Not in hot weather. I see people reference this often by saying "but I sprayed when it was only 76 degrees in the morning". The herbicide has to remain on the leaf blade to do any good and will still be there when the temps are 95 degrees. You wouldn't completely destroy the lawn, but it would scorch pretty bad. I've sprayed Celsius and Certainty in 100+ degree temps with only slight discoloration, but I certainly wouldn't try that with Blindside.


----------



## JWAY (Oct 16, 2018)

Blindside is good stuff. I sprayed it in April to take care of broadleaf + sedges including Kyllinga.
But take into account the low/high rates of .15/.23 oz/M for Blindside vs .057/.113 for Celsius. 
So you're going to use about twice as much Blindside/M vs Celsius/M.

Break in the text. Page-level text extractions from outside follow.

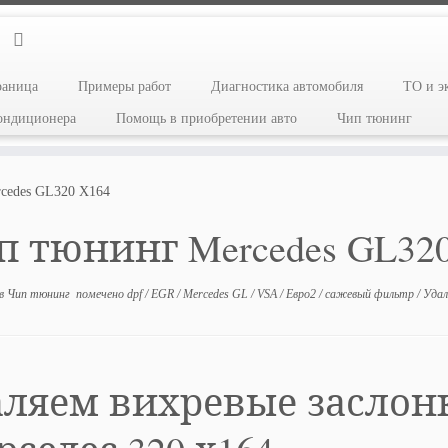
раница
Примеры работ
Диагностика автомобиля
ТО и э
кондиционера
Помощь в приобретении авто
Чип тюнинг
cedes GL320 X164
 тюнинг Mercedes GL320
в
Чип тюнинг
помечено
dpf
/
EGR
/
Mercedes GL
/
VSA
/
Евро2
/
сажевый фильтр
/
Удал
аляем вихревые заслон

I've sprayed solo MSM at .015 oz/M with temps in the 90's with no damage to grass. The label does have a temp restriction for cool season grasses but not for warm season.

Do take Spammages's advice about it's effect on most trees/shrubs. A tree it won't harm is mature pine.


----------



## hsvtoolfool (Jul 23, 2018)

bp2878 said:


> domyown.com suggest this as a substitute for celcius, being that they are no longer carrying celcius anymore.


I've been meaning to mention this at TLF, but I keep forgetting. 

First, I agree that the rumor that Bayer has discontinued Celsius is just silly. In fact, *I bought a very fresh bottle of Bayer Celsius WG for $105 at my local Site-One store in late May.* I got all my other supplies on-line, but the Celsius was actually cheaper locally.

I had been shopping prices at all the usual TLF recommended on-line retailers. But since I was at Site-One for some fertilizer anyway, I idly asked the clerk how much Celsius cost. I expected no less than $250. I was shocked to learn that it was actually less expensive at the notorious "We Inflate Prices" store than any on-line seller. I actually made the clerk bring out the bottle so I could confirm it was the full-size version and not a hotel-bathroom-travel-soap-mini-bar version of Celsius. Nope, it was the real deal for $105 plus tax. Sold.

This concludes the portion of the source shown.